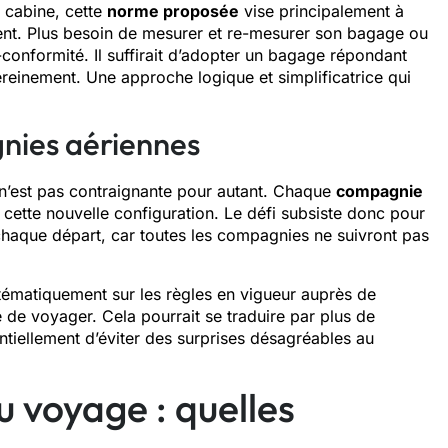
 cabine, cette
norme proposée
vise principalement à
nt. Plus besoin de mesurer et re-mesurer son bagage ou
conformité. Il suffirait d’adopter un bagage répondant
einement. Une approche logique et simplificatrice qui
gnies aériennes
 n’est pas contraignante pour autant. Chaque
compagnie
cette nouvelle configuration. Le défi subsiste donc pour
 chaque départ, car toutes les compagnies ne suivront pas
tématiquement sur les règles en vigueur auprès de
de voyager. Cela pourrait se traduire par plus de
tiellement d’éviter des surprises désagréables au
u voyage : quelles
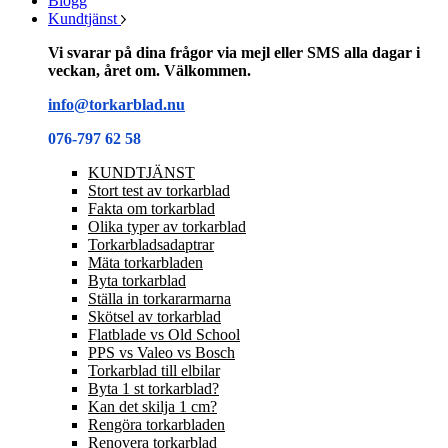
Blogg
Kundtjänst
Vi svarar på dina frågor via mejl eller SMS alla dagar i
veckan, året om. Välkommen.
info@torkarblad.nu
076-797 62 58
KUNDTJÄNST
Stort test av torkarblad
Fakta om torkarblad
Olika typer av torkarblad
Torkarbladsadaptrar
Mäta torkarbladen
Byta torkarblad
Ställa in torkararmarna
Skötsel av torkarblad
Flatblade vs Old School
PPS vs Valeo vs Bosch
Torkarblad till elbilar
Byta 1 st torkarblad?
Kan det skilja 1 cm?
Rengöra torkarbladen
Renovera torkarblad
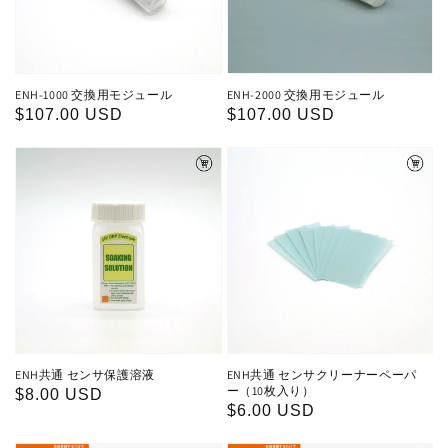
ENH-1000 交換用モジュール
ENH-2000 交換用モジュール
通
$107.00 USD
通
$107.00 USD
常
常
価
価
格
格
ENH共通 センサ保護溶液
ENH共通 センサクリーナーペーパ
ー（10枚入り）
通
$8.00 USD
通
$6.00 USD
常
常
価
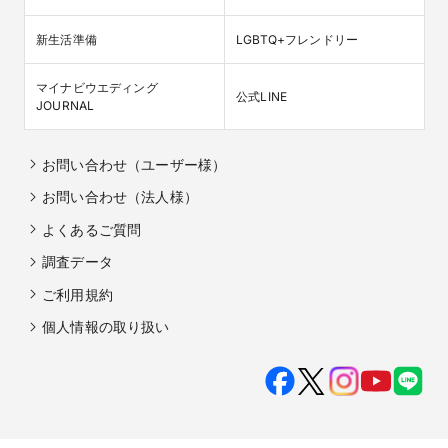
新生活準備
LGBTQ+フレンドリー
マイナビウエディング

公式LINE
JOURNAL
お問い合わせ（ユーザー様）
お問い合わせ（法人様）
よくあるご質問
調査データ
ご利用規約
個人情報の取り扱い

# REQUIRED WORK:
All lines from the listing above that include "torkarbladen" should be shown.

# OUTPUT OF THE TASK:
Mäta torkarbladen
Rengöra torkarbladen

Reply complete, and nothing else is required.